■ Dataset items:

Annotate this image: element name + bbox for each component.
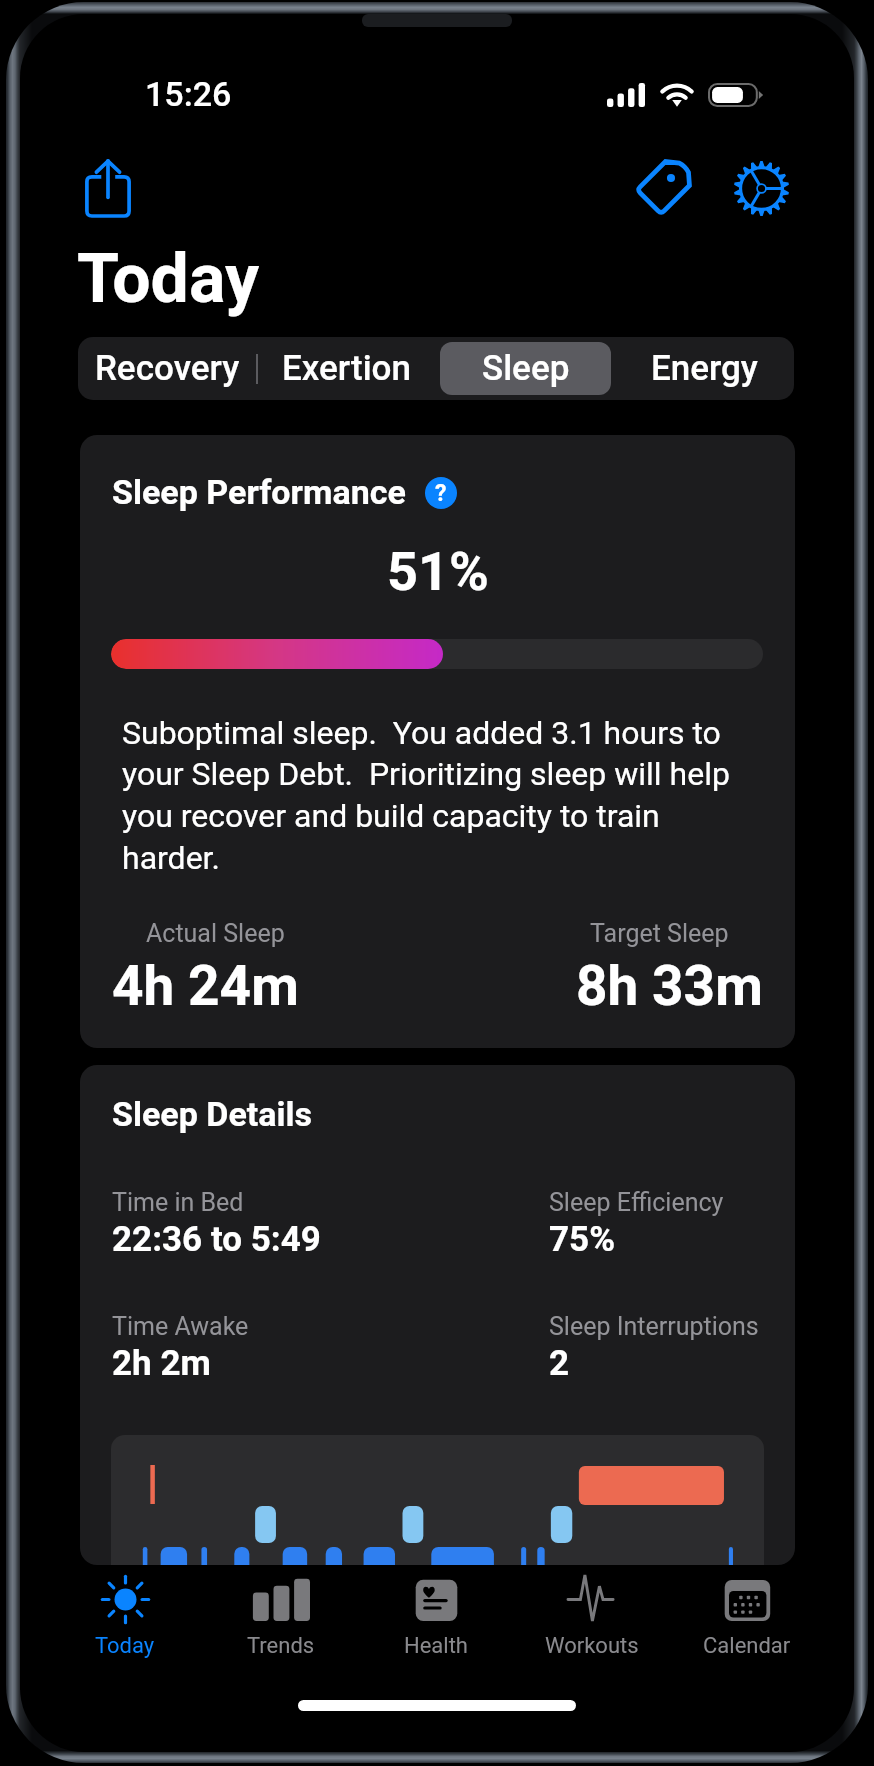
- staticText: Sleep Interruptions: [549, 1312, 759, 1341]
- button[interactable]: Exertion: [261, 342, 432, 395]
- staticText: Suboptimal sleep. You added 3.1 hours to…: [122, 714, 757, 877]
- staticText: ?: [435, 480, 447, 507]
- staticText: Exertion: [282, 348, 412, 389]
- button[interactable]: Sleep: [440, 342, 611, 395]
- button[interactable]: Calendar: [669, 1565, 825, 1690]
- staticText: 2: [549, 1343, 570, 1384]
- staticText: Sleep Details: [112, 1094, 313, 1134]
- staticText: Calendar: [703, 1633, 791, 1659]
- staticText: Trends: [247, 1633, 315, 1659]
- staticText: Health: [404, 1633, 468, 1659]
- button[interactable]: Recovery: [82, 342, 253, 395]
- staticText: Sleep Efficiency: [549, 1188, 724, 1217]
- staticText: 51%: [387, 540, 489, 603]
- staticText: 15:26: [145, 74, 232, 114]
- button[interactable]: Help: [425, 477, 457, 509]
- staticText: 4h 24m: [112, 954, 299, 1018]
- button[interactable]: Energy: [619, 342, 790, 395]
- button[interactable]: Workouts: [514, 1565, 670, 1690]
- staticText: Actual Sleep: [146, 919, 285, 948]
- staticText: Time Awake: [112, 1312, 249, 1341]
- staticText: Sleep Performance: [112, 472, 406, 512]
- staticText: 2h 2m: [112, 1343, 211, 1384]
- staticText: Today: [95, 1633, 155, 1659]
- staticText: Recovery: [95, 348, 240, 389]
- button[interactable]: Settings: [718, 144, 805, 228]
- staticText: 22:36 to 5:49: [112, 1219, 321, 1260]
- button[interactable]: Health: [358, 1565, 514, 1690]
- button[interactable]: Sleep Details: [80, 1065, 795, 1565]
- staticText: 8h 33m: [576, 954, 763, 1018]
- staticText: Energy: [651, 348, 758, 389]
- staticText: Workouts: [545, 1633, 639, 1659]
- staticText: Target Sleep: [590, 919, 729, 948]
- button[interactable]: Share: [77, 151, 139, 225]
- staticText: Time in Bed: [112, 1188, 244, 1217]
- button[interactable]: Tags: [621, 144, 707, 228]
- staticText: 75%: [549, 1219, 616, 1260]
- button[interactable]: Trends: [203, 1565, 359, 1690]
- button[interactable]: Sleep Performance: [80, 435, 795, 1048]
- button[interactable]: Today: [47, 1565, 203, 1690]
- staticText: Sleep: [482, 348, 570, 389]
- staticText: Today: [77, 239, 260, 319]
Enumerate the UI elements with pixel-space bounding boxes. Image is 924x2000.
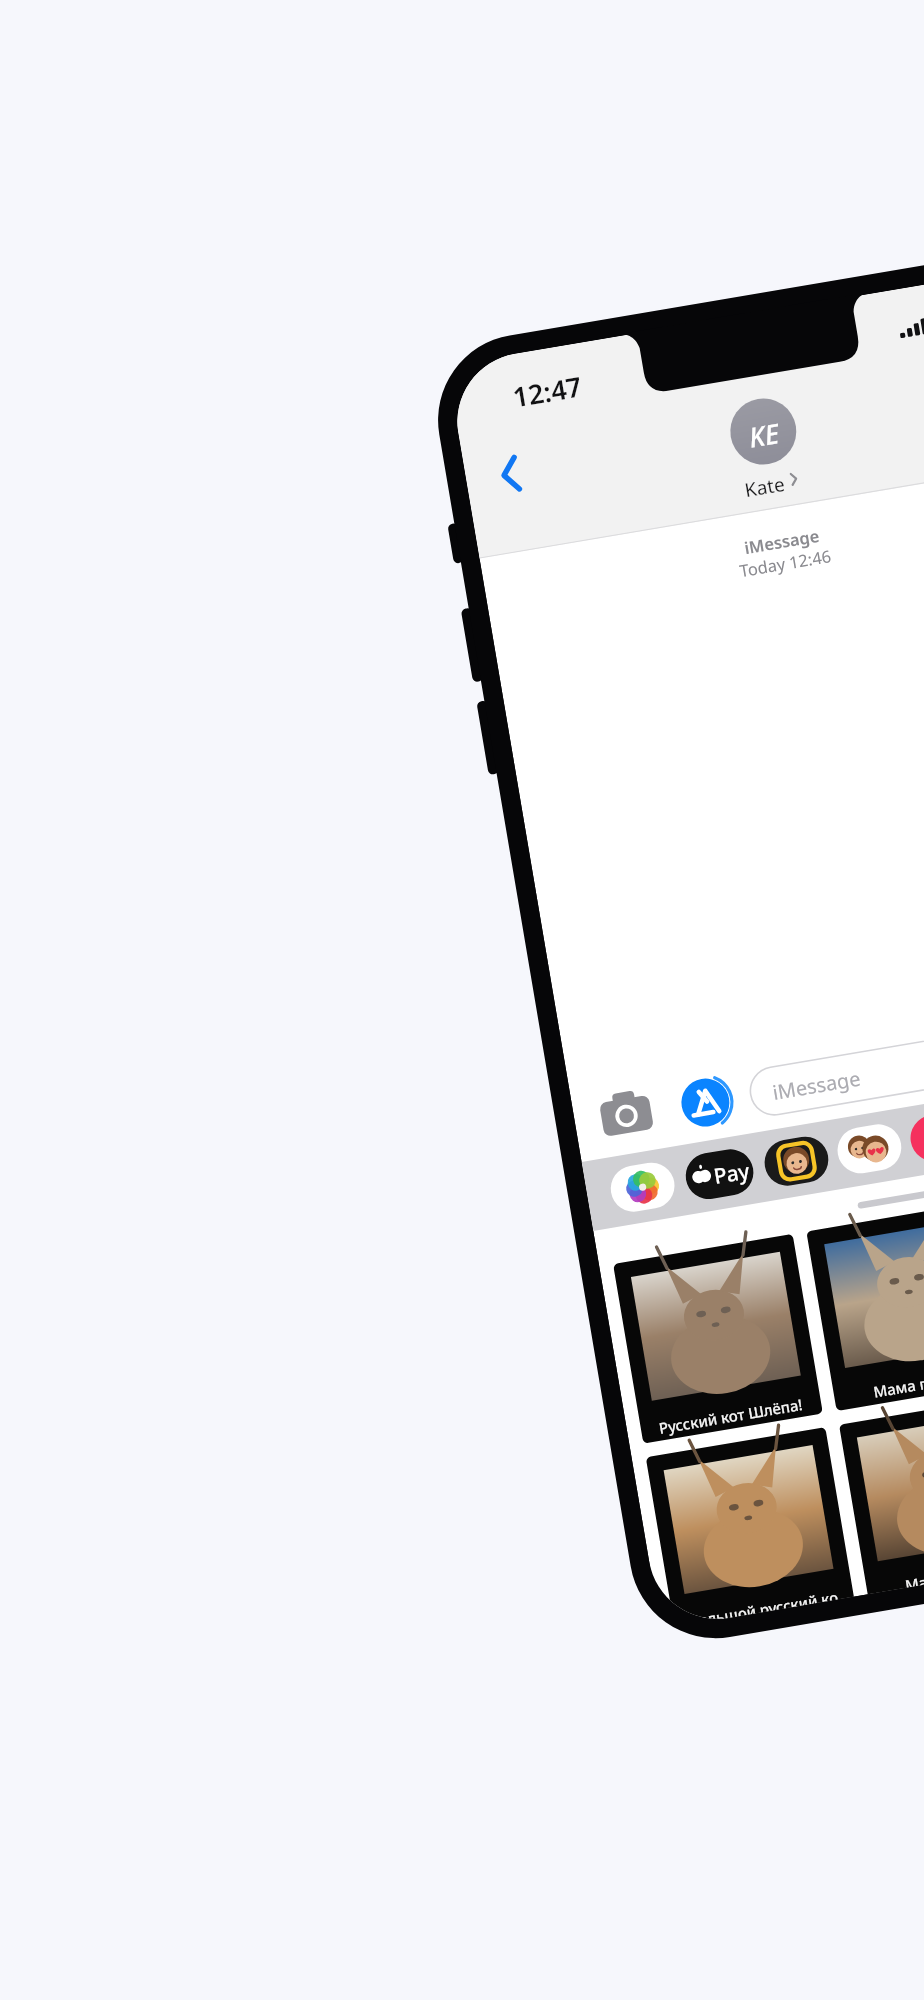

■ TASK GOAL:
Starting from the records above, filter out all lines except those containing the word "Energy".

■ SOLUTION BELOW:
- button[interactable]: Energy: [619, 342, 790, 395]
- staticText: Energy: [651, 348, 758, 389]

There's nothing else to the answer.